If you work in the service industry the spirit of holidays is reversed—when people are off work you are on, working harder, which is good if you work for tips and better if you want to go to a bar on your night off or a restaurant and not be overwhelmed by people with real jobs going out en masse. It’s confusing when you end up with a Friday night off and you go to a movie. Where the hell did all of these people come from? Is it Friday? Yes, it is Friday. Why am I not being paid to deal with these crowds? Is Christmas over yet? It’s worth when you live in the small town you grew up in, there are so many people at the bar. People from high school learn that you live in Monterey again, and you learn that they have a real job. They live in Oakland. What are you doing here? might literally be asked. I love Monterey, is not your response, especially not now. You look forward to asserting your own values upon the life you live once again, a respite from buying things, a guilt-free evening to yourself, reading a damn book, writing a fucking essay.
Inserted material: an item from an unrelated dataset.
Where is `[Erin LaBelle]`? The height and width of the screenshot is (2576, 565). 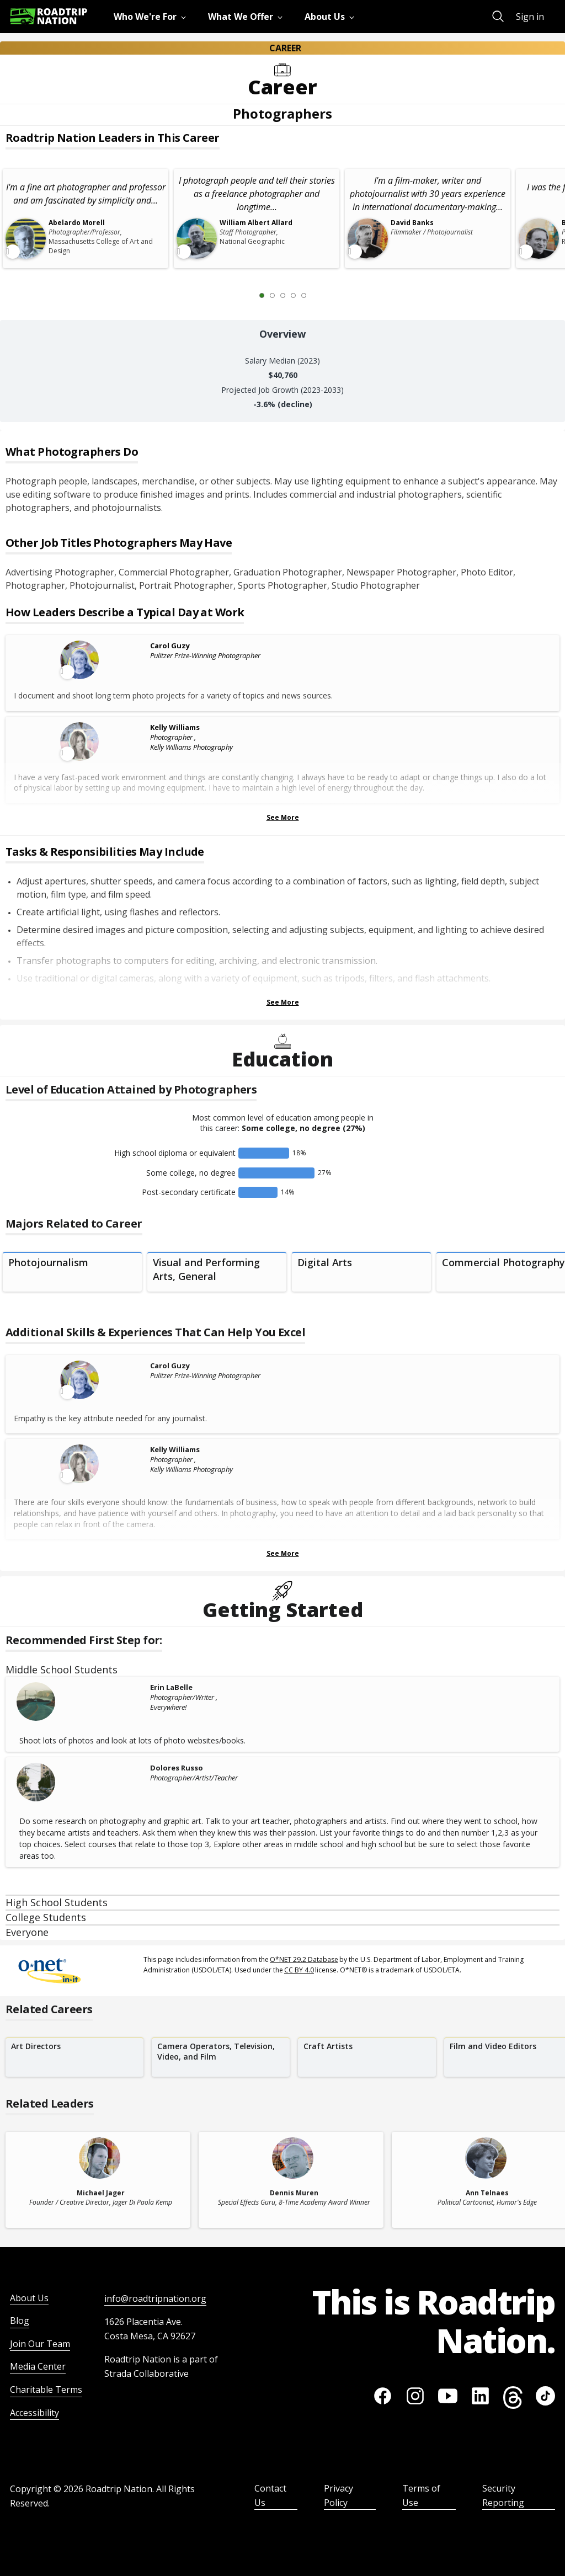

I quit the movie theater job as 2011 dawned in Chicago, St. Louis, Central Time—it was 10 o’clock, is what I’m saying—it’s a long story, but the point is I quit. A week later I would be taking a trip, and I didn’t want to be expected to show up when I was closer to Canada than the theater. I had spent a month respecting the collective beliefs of the society I live in, and now I was free to take my pilgrimage, celebrate my view of reality, think about every one from Junipero Serra to Ken Kesey who believed in the holiness of the north south path along the west coast, El Camino Real, the collision of old world and new world in a place that didn’t have much to do with either. I had bought the presents, eaten the cookies, opened the presents, spoke on the phone, watched TV, but now it was time to rediscover whatever love I had of the world, whatever friends and family were out there, how had they survived the spiritual vacuity of the great December pretending, Christmas’ war on us. In Portland, Ian had managed to find employment for the first time in awhile as a bell ringer for the Salvation Army dressed up as Santa. 

Eventually in January the memory of it fades away as the trees leave the leaving room and briefly lay at the curb, this Christmas that felt omnipotent, like it would never end, its ultimate ironies of charity and greed, both on heavy steroids as though egging each other on, fueled by a nation of people who work too much or too little to conceive of their truth, or to believe that any of it even matters.

This story ends with The King’s Speech winning a shit ton of Oscars and me stuttering out a novel of sorts. I hope you enjoyed the show.